В баню ходили в две смены: во-первых, всем сразу в банной палатке было бы тесновато, а во-вторых, оставлять наш лагерь без какого бы то ни было присмотра Саня запретил. Баня хоть и расположена в каркасной палатке, но вся как настоящая: с шайками и даже с вениками. Камни Юра раскалил на совесть (геологи подобрали такие, чтобы они не трескались от сильного нагрева), но в крыше палатки кое-где сверкают дырочки, так что пар держится очень плохо, несмотря на то что мы подбрасываем кипяток на каменушку через каждую минуту. Так что даже и здесь нам временами досаждают комары и пауты.
- Амун это, а не баня, - ворчит Юра, - спасибо я еще палатку сверху пару раз горячей водой окатил, чтобы пар держался, да и то...
На ужин Колька состряпал нам оленьи котлеты, по две штуки на человека, причем котлеты маленькие, как в столовой.
- Да ты что?! - вытаращил глаза Юра, когда Колька подал ему его порцию. - Обалдел?! Тебе в тайге мяса жалко?! Мужика в поле двумя такими котлетками накормить хочешь? Да были бы хоть котлеты как котлеты. А это что?..
- Мало тебе, так возьми мою порцию, - огрызается Колька, - четырех котлет, я надеюсь, тебе хватит?
- Ну, это ты мне брось! - строго говорит Кольке Саня. - Тебе дело говорят, а ты в бутылку лезешь. И нечего тут в позу становиться, не дома.
- Правильно, - подтвердил Юра, - тем более что мне, например, и четырех таких котлеток мало.
6 июля
Сегодня я один остался в лагере. Саня с Геной опять ушли в маршрут, а Юра с Колькой, взяв винтовки и рюкзаки, отправились за мясом вверх по Пауку. (Паук - так называется ручей, у впадения которого в Инынью стоит лагерь съемщиков. Если посмотреть на карту, этот ручей и вправду со всеми своими притоками и ответвлениями напоминает паука.) Евсеич сказал, что по долине Паука гуляют лось с лосихой.
Едва только наши ушли, как тотчас явился дед (думаю, что этот момент он выжидал специально), промямлил что-то для приличия, а потом напрямик спросил чарку. Я чарки ему не дал: спиртом у нас распоряжается Саня. Евсеич тяжко вздохнул и, глубоко расстроенный, ушел.
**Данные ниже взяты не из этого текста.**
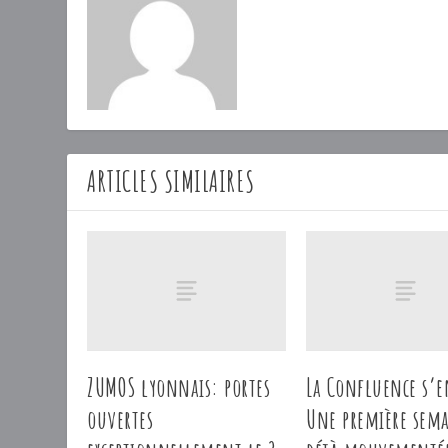
ARTICLES SIMILAIRES
ZUMOS lyonnais: portes
La Confluence s’e
ouvertes
Une première sem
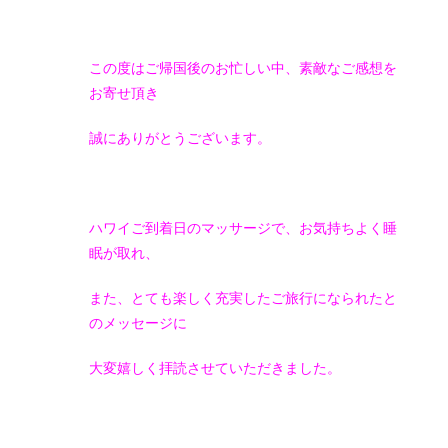
この度はご帰国後のお忙しい中、素敵なご感想を
お寄せ頂き
誠にありがとうございます。
ハワイご到着日のマッサージで、お気持ちよく睡
眠が取れ、
また、とても楽しく充実したご旅行になられたと
のメッセージに
大変嬉しく拝読させていただきました。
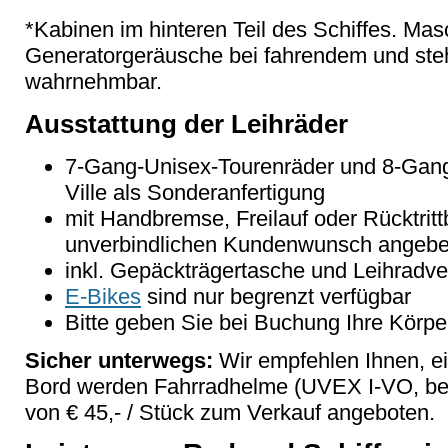
*Kabinen im hinteren Teil des Schiffes. Ma
Generatorgeräusche bei fahrendem und steh
wahrnehmbar.
Ausstattung der Leihräder
7-Gang-Unisex-Tourenräder und 8-Gang
Ville als Sonderanfertigung
mit Handbremse, Freilauf oder Rücktritt
unverbindlichen Kundenwunsch angebe
inkl. Gepäckträgertasche und Leihradv
E-Bikes
sind nur begrenzt verfügbar
Bitte geben Sie bei Buchung Ihre Körpe
Sicher unterwegs:
Wir empfehlen Ihnen, e
Bord werden Fahrradhelme (UVEX I-VO, beg
von € 45,- / Stück zum Verkauf angeboten.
Саня с Геной вернулись часов около девяти, усталые, но очень довольные. Местные разрезы продолжают восхищать нашего начальника, каждый день преподнося новые замечательные сюрпризы.
- Нет, это что-то особенное, - возбужденно говорит Саня, блестя глазами, - это не разрез, это подарок ко дню рождения!.. И столько таких остракод!
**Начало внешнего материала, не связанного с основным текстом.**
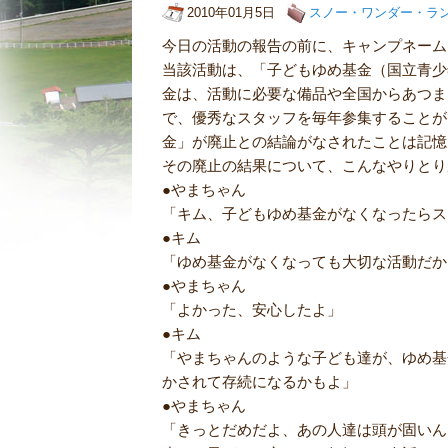
2010年01月5日
スノー・ワンダー・ラ
今日の活動の報告の前に、キャンプネーム
当該活動は、「子どもゆめ基金（国立青少
金は、活動に必要な備品や全国からあつま
で、優秀なスタッフを毎年参集することが
金」が廃止との結論がなされたことは記憶
その廃止の結果について、こんなやりとり
●やまちゃん
「キム、子どもゆめ基金がなくなったらス
●キム
「ゆめ基金がなくなっても大切な活動だか
●やまちゃん
「よかった、安心したよ」
●キム
「やまちゃんのような子ども達が、ゆめ基
かされて存続になるかもよ」
●やまちゃん
「きっとだめだよ、あの人達は頭が固いん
- Фортуна нам долги возвращает, - хитро посмеивается Гена, - не все же ей от нас отворачиваться.
Поужинали, я вымыл посуду, послушали радио, сыграли в шахматы, а наших охотников все нет и нет. Вот уже и двенадцатый час ночи пошел, а от них ни слуху ни духу - даже и выстрелов мы не слыхали.
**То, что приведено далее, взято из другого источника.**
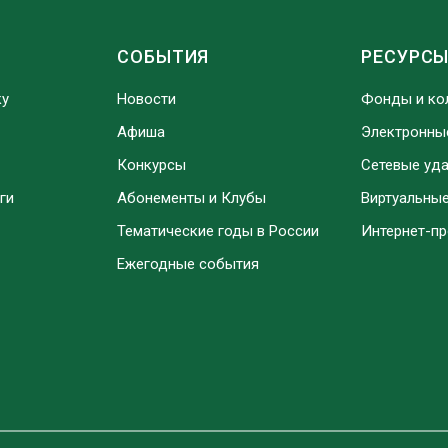
СОБЫТИЯ
РЕСУРС
ку
Новости
Фонды и ко
Афиша
Электронны
Конкурсы
Сетевые уд
ги
Абонементы и Клубы
Виртуальны
Тематические годы в России
Интернет-п
Ежегодные события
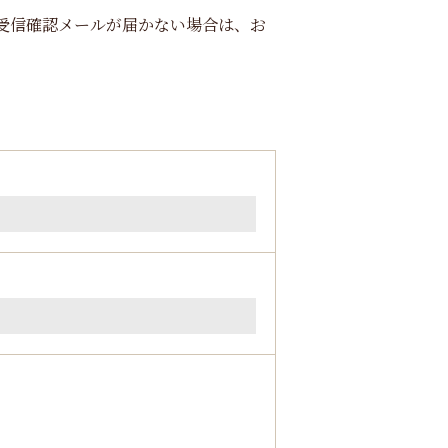
受信確認メールが届かない場合は、お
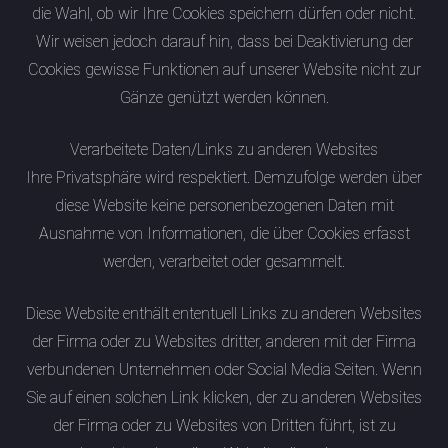
die Wahl, ob wir Ihre Cookies speichern dürfen oder nicht.
Wir weisen jedoch darauf hin, dass bei Deaktivierung der
Cookies gewisse Funktionen auf unserer Website nicht zur
Gänze genützt werden können.
Verarbeitete Daten/Links zu anderen Websites
Ihre Privatsphäre wird respektiert. Demzufolge werden über
diese Website keine personenbezogenen Daten mit
Ausnahme von Informationen, die über Cookies erfasst
werden, verarbeitet oder gesammelt.
Diese Website enthält ententuell Links zu anderen Websites
der Firma oder zu Websites dritter, anderen mit der Firma
verbundenen Unternehmen oder Social Media Seiten. Wenn
Sie auf einen solchen Link klicken, der zu anderen Websites
der Firma oder zu Websites von Dritten führt, ist zu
- Надо что-то делать, Саня, - беспокоюсь я, - у них же ни карты, ни компаса с собой. Не дай бог, заблудятся: с тайгой-то шутки плохи! Благо светло сейчас круглый день, а все-таки за них страшновато.
- Да не должны они заблудиться, - задумчиво говорит Саня, - из водораздела Паука они выходить не должны, мы договорились, а тут, кроме как в Инынью, никуда больше не выйдешь. Юрка старый таежник, мужик опытный, хотя, впрочем, и на старуху бывает проруха...
К концу первого часа ночи, взяв с собой ракетницу с парой десятков разноцветных ракет, мы с Геной пошли ребятам на выручку. Саня велел залезть нам на вершину самой высокой сопки и оттуда пускать ракеты вверх. Если наши охотники, не дай Бог, заблудились, они хотя бы засекут направление и выйдут в долину Иныньи. Ну а ежели до двух часов ночи не будет от них сигналов, пойдем в лагерь к Евсеичу, включим рацию (благо Гена умеет на ней работать) и дадим SOS. Только переправились мы с Геной через реку, смотрим: идут наши охотники. Рюкзак за спиной у Юры битком набит, да и Колька, похоже, тоже что-то тащит за спиной: видимо, добыли наконец мяса.
- Да нет, - говорит Юра, устало валясь на траву возле наших палаток, - никого мы не добыли. Это я у Евсеича в долг последнее мясо забрал. Ничего, отдадим свежаниной. Не все же нам у него на иждивении жить, добудем и мы когда-нибудь зверя. Будет и на нашей улице праздник!